When adding led lights are the capacitors wired in parallel or in series after the bridge rectifier?


----------



## Coby7 (Nov 6, 2014)

Parallel to the light, positive to positive negative to negative.


----------



## jrcjr (Sep 23, 2017)

I believe in parallel with the lights as the capacitor acts like a temporary battery, charging up from the supply from the rectifier and filling in any holes (ripples) in the supply with its own charge. Since capacitors pass AC and block DC, if you wired it in series, you'd get no power to your LEDs.

Edit: When using an electrolytic capacitor, make sure you match the polarity with the circuit. The negative bus has both the negative side of the capacitor and the negative side of the LED touching it. And the positive bus has the positive sides of the capacitor and LED touching it.


----------



## Barry MacEwen (Jan 24, 2018)

Thanks. All done and running great


----------



## jonnied12 (Jan 14, 2017)

jrcjr said:


> I believe in parallel with the lights as the capacitor acts like a temporary battery, charging up from the supply from the rectifier and filling in any holes (ripples) in the supply with its own charge. Since capacitors pass AC and block DC, if you wired it in series, you'd get no power to your LEDs.


 Sorry, that is incorrect.:wink2:


----------



## Barry MacEwen (Jan 24, 2018)

All is working, but I still get flicker when it is not running at top speed.


----------



## Coby7 (Nov 6, 2014)

Barry MacEwen said:


> All is working, but I still get flicker when it is not running at top speed.

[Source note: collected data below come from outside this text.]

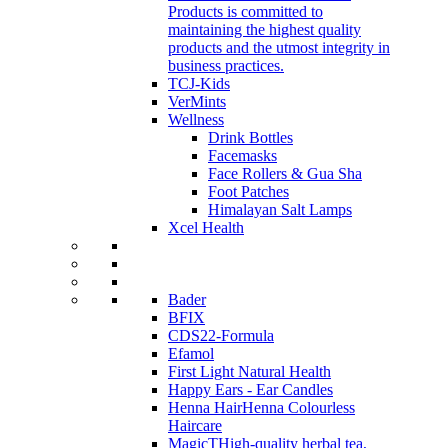
Products is committed to
maintaining the highest quality
products and the utmost integrity in
business practices.
TCJ-Kids
VerMints
Wellness
Drink Bottles
Facemasks
Face Rollers & Gua Sha
Foot Patches
Himalayan Salt Lamps
Xcel Health
Bader
BFIX
CDS22-Formula
Efamol
First Light Natural Health
Happy Ears - Ear Candles
Henna Hair
Henna Colourless
Haircare
MagicT
High-quality herbal tea,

Yeah, normal because of low rpm the stator voltage drops and the space between impulse is longer and capacitor has a chance to discharge a bit.


----------



## Coby7 (Nov 6, 2014)

> Quote:Originally Posted by jrcjr View Post
> I believe in parallel with the lights as the capacitor acts like a temporary battery, charging up from the supply from the rectifier and filling in any holes (ripples) in the supply with its own charge. Since capacitors pass AC and block DC, if you wired it in series, you'd get no power to your LEDs.





jonnied12 said:


> Sorry, that is incorrect.:wink2:


What part do you think isn't correct? A capacitor will let AC through in series but block DC like he said. Unless I've been wrong the last 45 years working as an electronics engineer.


----------